RAW DATA:
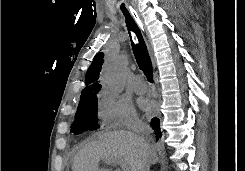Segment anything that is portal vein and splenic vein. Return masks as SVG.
I'll list each match as a JSON object with an SVG mask.
<instances>
[{"instance_id": "18ae733b", "label": "portal vein and splenic vein", "mask_w": 245, "mask_h": 171, "mask_svg": "<svg viewBox=\"0 0 245 171\" xmlns=\"http://www.w3.org/2000/svg\"><path fill=\"white\" fill-rule=\"evenodd\" d=\"M106 163L108 164H116L119 165L123 171H129L128 165L124 160H105Z\"/></svg>"}]
</instances>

REQUIREMENT:
Leave out all pictures, then copy the remaining material exactly.

THE ANSWER:
Segment anything that is portal vein and splenic vein. Return masks as SVG.
I'll list each match as a JSON object with an SVG mask.
<instances>
[{"instance_id": "18ae733b", "label": "portal vein and splenic vein", "mask_w": 245, "mask_h": 171, "mask_svg": "<svg viewBox=\"0 0 245 171\" xmlns=\"http://www.w3.org/2000/svg\"><path fill=\"white\" fill-rule=\"evenodd\" d=\"M106 163L108 164H116L119 165L123 171H129L128 165L124 160H105Z\"/></svg>"}]
</instances>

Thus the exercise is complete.